On le devine aisément, Paridil est en conséquence attiré par l’impossibilité de l’amour comme une météorite par une planète interdite. C’est la loi, le jeu des masses et de leurs attractions irrésistibles. Dira-t-on jamais suffisamment le rôle déterminant de la masse dans l’attraction des corps, même si cette règle souffre elle aussi – de quelques exceptions ?

« Et Amaïdhimalar, comment va-t-elle ? »

« Tu sais je ne voulais pas être cruel en la quittant. Mais nous n’étions plus attirés l’un par l’autre… Surtout moi. Elle avait tellement grossi. »

Masse critique. Pourquoi Paridil estime-t-il qu’il a échoué en amour ? N’a-t-il pas colonisé et exploité vingt ans durant la planète Mariage de manière fort productive dans l’ensemble ? Certes le voyage fut parfois un peu long et le couple qu’il formait avec Amaïdhimalar dû se plonger dans un sommeil volontaire pour l’accomplir, un sommeil qui leur fut au bout du compte fatal. Ceci étant, l’ambiance n’en demeura pas moins et très souvent chaleureuse à bord de la navette. Et l’amour n’y était pas étranger. A ce point qu’il se vit encore entre ces voyageurs-là sur un mode différent à présent.

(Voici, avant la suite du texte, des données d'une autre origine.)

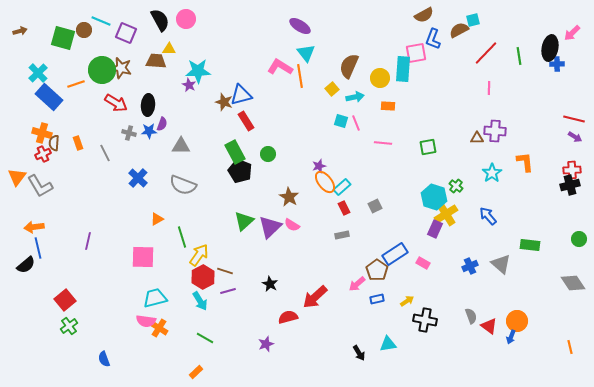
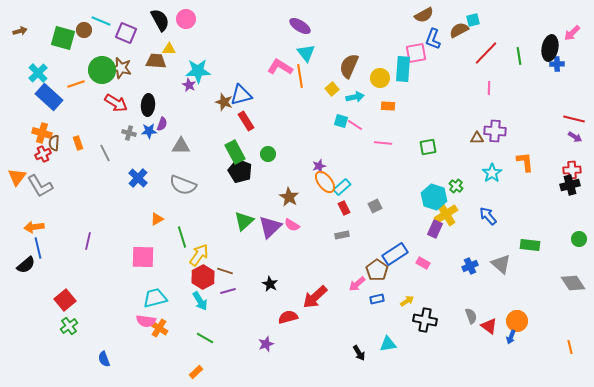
pink line at (356, 123): moved 1 px left, 2 px down; rotated 35 degrees counterclockwise
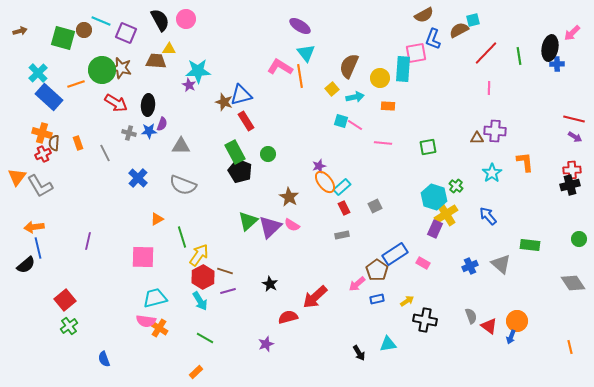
green triangle at (244, 221): moved 4 px right
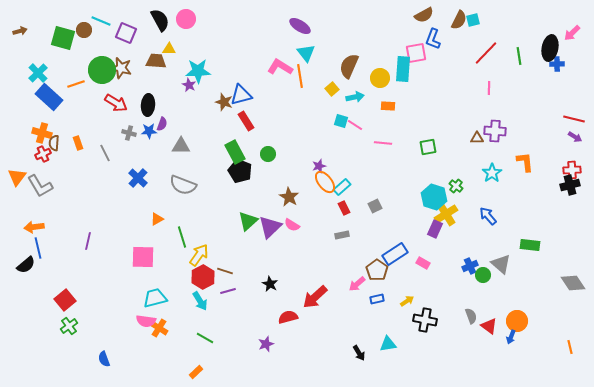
brown semicircle at (459, 30): moved 10 px up; rotated 144 degrees clockwise
green circle at (579, 239): moved 96 px left, 36 px down
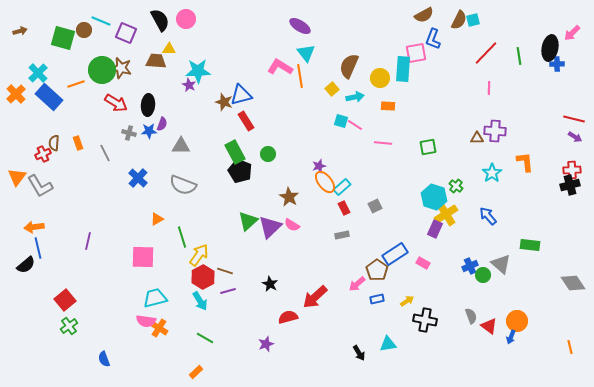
orange cross at (42, 133): moved 26 px left, 39 px up; rotated 30 degrees clockwise
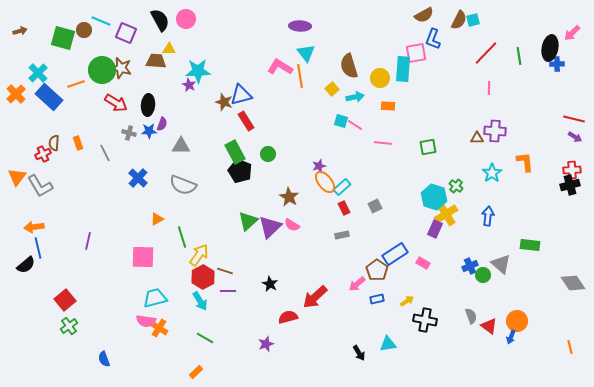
purple ellipse at (300, 26): rotated 30 degrees counterclockwise
brown semicircle at (349, 66): rotated 40 degrees counterclockwise
blue arrow at (488, 216): rotated 48 degrees clockwise
purple line at (228, 291): rotated 14 degrees clockwise
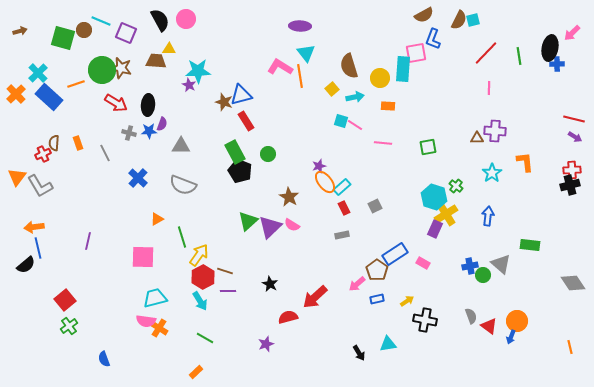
blue cross at (470, 266): rotated 14 degrees clockwise
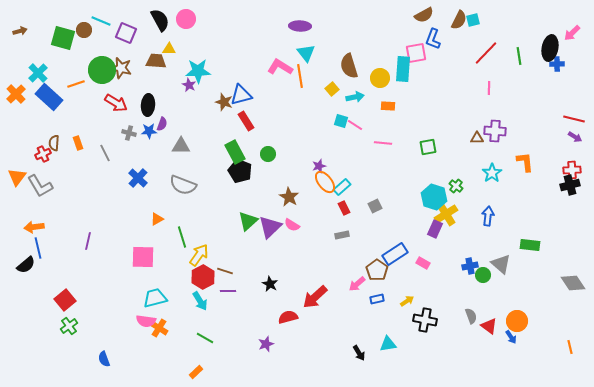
blue arrow at (511, 337): rotated 56 degrees counterclockwise
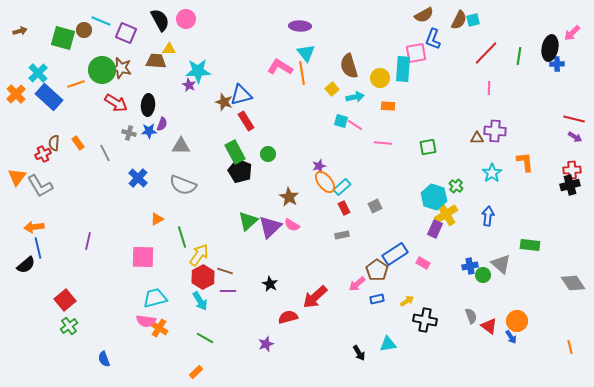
green line at (519, 56): rotated 18 degrees clockwise
orange line at (300, 76): moved 2 px right, 3 px up
orange rectangle at (78, 143): rotated 16 degrees counterclockwise
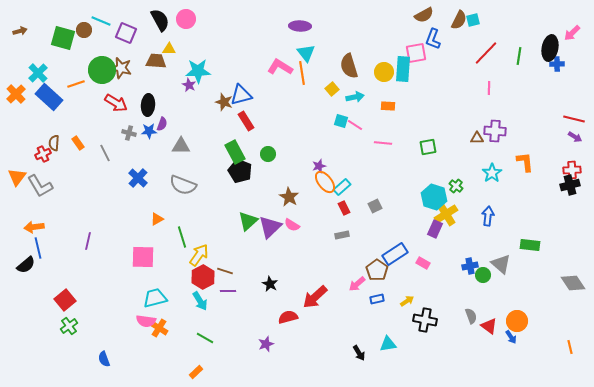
yellow circle at (380, 78): moved 4 px right, 6 px up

Alors bien sûr, le jour où la terre s’arrêta il y eut Mâdharasi. Face à cette géante créée à la seule force de son désir d’aimer, Paridil est proportionnellement et inversement devenu l’homme qui rétrécit.

« Moi, je ne suis pas grand-chose… Elle est extraordinaire ! Le jour où elle m’est apparue dans sa sublime robe émeraude, lumineuse comme un astre, ce jour-là ce soleil vert m’a littéralement irradié… Tiens, l’autre jour, nous fêtions un départ en retraite au bureau. On avait prévu un petit spectacle… »

« On ? »

« Oui. Mâma et moi. »

« Oh. »

« On était déguisés en astronautes. »

« Pardon ? »

« Oui. Pour souhaiter un bon départ à notre collègue, tu vois. Avec compte à rebours et tout. A la fin, on l’a emmené dans notre fusée et… »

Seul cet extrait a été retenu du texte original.